Now (just tested ID184 in 200 games, it came as the strongest, but the error margins are pretty large), combining IDs 160 and 163 compared to combined 182 and 184, the progress is clear and significant, 50-60 +/- 30 Elo points. In just 3 days. The good work is going on, and there seem to be no additional large bugs with v0.7.

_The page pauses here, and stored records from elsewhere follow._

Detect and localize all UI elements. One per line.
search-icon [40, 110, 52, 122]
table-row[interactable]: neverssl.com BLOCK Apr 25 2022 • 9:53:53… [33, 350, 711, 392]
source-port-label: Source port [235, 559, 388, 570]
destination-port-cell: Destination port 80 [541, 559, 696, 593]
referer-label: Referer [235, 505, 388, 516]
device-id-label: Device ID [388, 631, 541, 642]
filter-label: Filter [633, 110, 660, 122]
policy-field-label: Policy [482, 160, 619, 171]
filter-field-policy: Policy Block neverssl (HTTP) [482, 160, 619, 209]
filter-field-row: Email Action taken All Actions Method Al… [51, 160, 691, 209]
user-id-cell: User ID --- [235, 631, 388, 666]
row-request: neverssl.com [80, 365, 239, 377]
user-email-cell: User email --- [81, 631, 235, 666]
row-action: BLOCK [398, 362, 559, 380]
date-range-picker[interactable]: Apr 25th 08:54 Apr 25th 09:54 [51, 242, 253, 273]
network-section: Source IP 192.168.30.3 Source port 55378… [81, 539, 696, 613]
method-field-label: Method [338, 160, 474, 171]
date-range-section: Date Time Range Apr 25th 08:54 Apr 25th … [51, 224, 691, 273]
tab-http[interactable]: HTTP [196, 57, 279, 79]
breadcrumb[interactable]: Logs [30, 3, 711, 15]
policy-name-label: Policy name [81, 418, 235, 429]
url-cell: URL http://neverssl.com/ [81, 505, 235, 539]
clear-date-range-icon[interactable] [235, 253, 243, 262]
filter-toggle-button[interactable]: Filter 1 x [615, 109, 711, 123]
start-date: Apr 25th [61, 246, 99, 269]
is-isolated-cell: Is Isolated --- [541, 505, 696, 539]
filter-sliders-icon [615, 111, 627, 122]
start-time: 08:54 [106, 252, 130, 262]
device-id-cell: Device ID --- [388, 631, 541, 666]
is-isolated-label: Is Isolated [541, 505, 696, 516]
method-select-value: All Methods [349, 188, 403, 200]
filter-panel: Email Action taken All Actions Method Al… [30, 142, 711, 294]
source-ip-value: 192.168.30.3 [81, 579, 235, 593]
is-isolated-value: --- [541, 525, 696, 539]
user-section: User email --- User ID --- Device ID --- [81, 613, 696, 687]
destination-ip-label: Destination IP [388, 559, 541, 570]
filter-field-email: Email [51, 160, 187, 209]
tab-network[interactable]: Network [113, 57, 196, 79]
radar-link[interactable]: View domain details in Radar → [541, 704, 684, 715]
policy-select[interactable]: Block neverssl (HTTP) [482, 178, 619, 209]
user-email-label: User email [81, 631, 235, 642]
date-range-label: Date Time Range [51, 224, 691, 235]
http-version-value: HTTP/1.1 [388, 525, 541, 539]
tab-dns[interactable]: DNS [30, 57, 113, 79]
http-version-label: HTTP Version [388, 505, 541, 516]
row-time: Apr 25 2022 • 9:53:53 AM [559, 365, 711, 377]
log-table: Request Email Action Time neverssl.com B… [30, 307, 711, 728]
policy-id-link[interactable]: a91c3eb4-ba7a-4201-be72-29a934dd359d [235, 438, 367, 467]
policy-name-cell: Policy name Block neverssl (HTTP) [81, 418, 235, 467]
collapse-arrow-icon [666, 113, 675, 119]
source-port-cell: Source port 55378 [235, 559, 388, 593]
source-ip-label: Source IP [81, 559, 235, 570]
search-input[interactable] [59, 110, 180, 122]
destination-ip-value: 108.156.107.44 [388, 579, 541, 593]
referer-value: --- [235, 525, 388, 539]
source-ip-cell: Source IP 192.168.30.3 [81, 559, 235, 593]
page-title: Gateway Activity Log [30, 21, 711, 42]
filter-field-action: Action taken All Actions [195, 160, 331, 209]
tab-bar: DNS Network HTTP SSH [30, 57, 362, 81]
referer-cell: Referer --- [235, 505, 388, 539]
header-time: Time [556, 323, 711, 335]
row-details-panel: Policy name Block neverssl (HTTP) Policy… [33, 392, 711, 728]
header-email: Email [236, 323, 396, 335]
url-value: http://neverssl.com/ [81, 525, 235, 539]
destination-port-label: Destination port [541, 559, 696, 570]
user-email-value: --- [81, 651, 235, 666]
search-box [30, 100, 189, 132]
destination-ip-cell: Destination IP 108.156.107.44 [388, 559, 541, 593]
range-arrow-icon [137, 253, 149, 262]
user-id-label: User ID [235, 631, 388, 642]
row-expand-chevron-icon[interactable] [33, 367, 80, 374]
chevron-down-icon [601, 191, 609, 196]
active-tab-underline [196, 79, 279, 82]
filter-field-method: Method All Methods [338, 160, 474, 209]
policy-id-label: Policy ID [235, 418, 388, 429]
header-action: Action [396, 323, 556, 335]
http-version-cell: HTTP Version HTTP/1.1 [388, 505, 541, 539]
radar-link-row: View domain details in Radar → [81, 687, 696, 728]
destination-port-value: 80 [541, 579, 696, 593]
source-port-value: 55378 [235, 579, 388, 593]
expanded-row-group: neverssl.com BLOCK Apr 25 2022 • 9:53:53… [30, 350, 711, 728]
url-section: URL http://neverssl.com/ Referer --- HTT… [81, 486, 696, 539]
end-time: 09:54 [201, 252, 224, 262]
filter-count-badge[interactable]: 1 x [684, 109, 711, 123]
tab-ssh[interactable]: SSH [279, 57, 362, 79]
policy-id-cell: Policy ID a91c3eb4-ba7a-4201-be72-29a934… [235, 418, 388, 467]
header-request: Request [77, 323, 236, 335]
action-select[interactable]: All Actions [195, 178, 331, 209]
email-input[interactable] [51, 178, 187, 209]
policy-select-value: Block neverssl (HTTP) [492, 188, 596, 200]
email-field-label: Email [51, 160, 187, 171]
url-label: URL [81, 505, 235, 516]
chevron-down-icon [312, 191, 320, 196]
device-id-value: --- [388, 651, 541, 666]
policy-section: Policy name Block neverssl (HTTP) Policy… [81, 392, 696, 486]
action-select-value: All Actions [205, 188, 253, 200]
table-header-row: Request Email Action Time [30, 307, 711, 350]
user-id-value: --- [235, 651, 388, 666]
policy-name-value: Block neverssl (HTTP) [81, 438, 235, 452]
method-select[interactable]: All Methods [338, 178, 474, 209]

I wanted to see the scaling with STS 1-15 (1500 position) "Strategic Test Suite". It still contains some tactics, and in my view is computer over-analyzed, but is a good guide to see the scaling in positional strength. So I performed tests at 1s/position and 4s/position with comparable in strength in these conditions LC0 on 4 cores and standard A/B engines Greko 6.5 (2330 CCRL) and Fruit 2.1 (2685 CCRl).

Greko 6.5
1s/position:
score=835/1500 [averages on correct positions: depth=4.4 time=0.10 nodes=231938]
4s/position:
score=888/1500 [averages on correct positions: depth=5.1 time=0.32 nodes=733864]
+53 points improvement

Fruit 2.1
1s/position:
score=1047/1500 [averages on correct positions: depth=4.2 time=0.08 nodes=173742]
4s/position:
score=1102/1500 [averages on correct positions: depth=5.1 time=0.28 nodes=637360]
+55 points improvement


LC0 ID182
1s/position:
score=767/1500 [averages on correct positions: depth=9.2 time=0.19 nodes=46]
4s/position:
score=949/1500 [averages on correct positions: depth=10.6 time=0.63 nodes=170]
+182 points improvement


LC0 is a completely different animal, it scales much better on STS than standard A/B engines.
JJJ
Posts: 1346
Joined: Sat Apr 19, 2014 1:47 pm

Re: LCZero: Progress and Scaling. Relation to CCRL Elo

Post by JJJ »

Thanks you Kai for running your test and confirming the progress. Any graph soon to have a better picture ?
Dann Corbit
Posts: 12541
Joined: Wed Mar 08, 2006 8:57 pm
Location: Redmond, WA USA

Re: LCZero: Progress and Scaling. Relation to CCRL Elo

Post by Dann Corbit »

That is a really interesting result.
I wonder if the marvelous scaling will hold with future generations.
Taking ideas is not a vice, it is a virtue. We have another word for this. It is called learning.
But sharing ideas is an even greater virtue. We have another word for this. It is called teaching.